On Thursday the Idaho House of Representatives passed a measure giving property owners a new way to seek damages, without going to court, if a government decision reduces their property value more than 10 percent. The vote on House Bill 220 was 54-16.
Most of North Idaho’s delegation supported the measure. The exceptions were Wayne Meyer, R-Rathdrum, Jim Stoicheff, D-Sandpoint, Larry Watson, D-Wallace and Tom Trail, R-Moscow.
The bill, now headed for the Senate, is modeled after a similar law passed in Florida in 1995. It establishes an arbitration system with a special master to act as judge.
Citizens must file a claim within 180 days of the allegedly damaging government decision. They also must provide appraisals, taken before and after the decision, proving the loss.
The bill could be costly to local government “where private property rights are determined to be inordinately burdened,” according to the legislature’s fiscal analysis of the measure.
At least one Bonner County commissioner, Larry Allen, likes what he knows about the legislation. “I believe it leaves us in a better situation,” Allen said. “It requires us to think twice before passing regulations.”
He doesn’t worry that it may lead to counties paying out big damages.
“It says to local government we have to be more careful in considering what we are doing,” Allen said. “If you go into it with the right philosophy, you won’t have any problems.”
Indeed, Allen and Bonner County Commissioner Bud Mueller have been pushing for deregulation since taking office in January. They dismantled the county building department and dismissed its employees.

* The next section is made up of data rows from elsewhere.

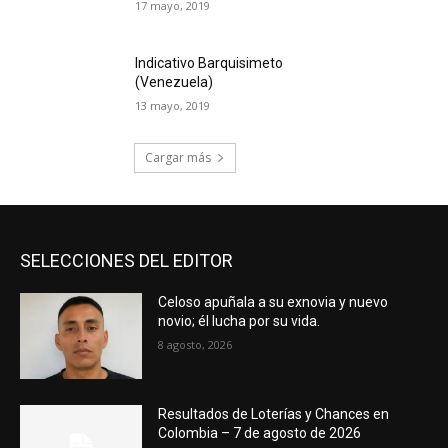
17 mayo, 2019
Indicativo Barquisimeto
(Venezuela)
13 mayo, 2019
Cargar más
SELECCIONES DEL EDITOR
Celoso apuñala a su exnovia y nuevo
novio; él lucha por su vida.
8 agosto, 2026
Resultados de Loterías y Chances en
Colombia – 7 de agosto de 2026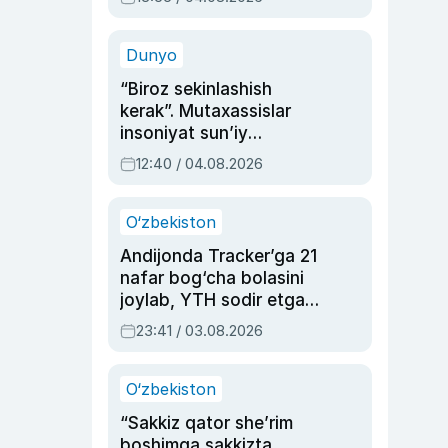
Ahmedovaning
sinovlarga to‘la hayoti
Dunyo
“Biroz sekinlashish
kerak”. Mutaxassislar
insoniyat sun’iy
intellektni boshqara
12:40 / 04.08.2026
olmay qolishidan xavotir
bildirdi
O‘zbekiston
Andijonda Tracker’ga 21
nafar bog‘cha bolasini
joylab, YTH sodir etgan
ayolga sud hukmi o‘qildi
23:41 / 03.08.2026
O‘zbekiston
“Sakkiz qator she’rim
boshimga sakkizta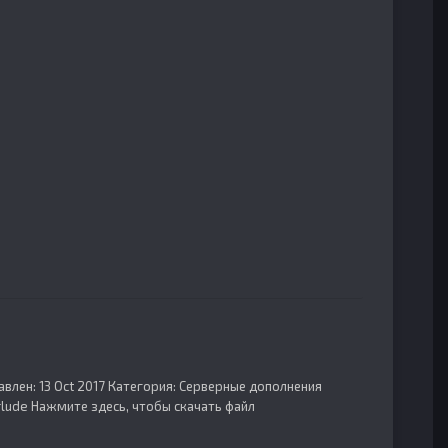
авлен: 13 Oct 2017 Категория: Серверные дополнения
erlude Нажмите здесь, чтобы скачать файл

Allen and Mueller also voted down proposed zoning regulations designed to protect the springs supplying drinking water to Oldtown, Idaho, and Newport, Wash. The regulations threatened private property rights, they argued.
That and other actions have elicited at least four lawsuits and may threaten the county’s insurance coverage.
Kootenai County Commissioner Dick Compton, however, doesn’t believe the measure is necessary. “In our county, it looks like a solution looking for a problem,” Compton said.
Attorneys who have evaluated the bill say it is so convoluted that litigation will flourish as a result, he said.
The bill raises questions about who will cover the cost of the new appeals and the special master, Compton said. Meanwhile, the county commissioners already fill the role of a special master, considering zoning appeals and other matters that property owners feel negatively affect their property.
“We try to be sensitive to that and if people don’t like us, they can get rid of us,” Compton said.
Idaho state law also already allows for compensation if a government regulation or decision causes such harm to a person’s property, he added.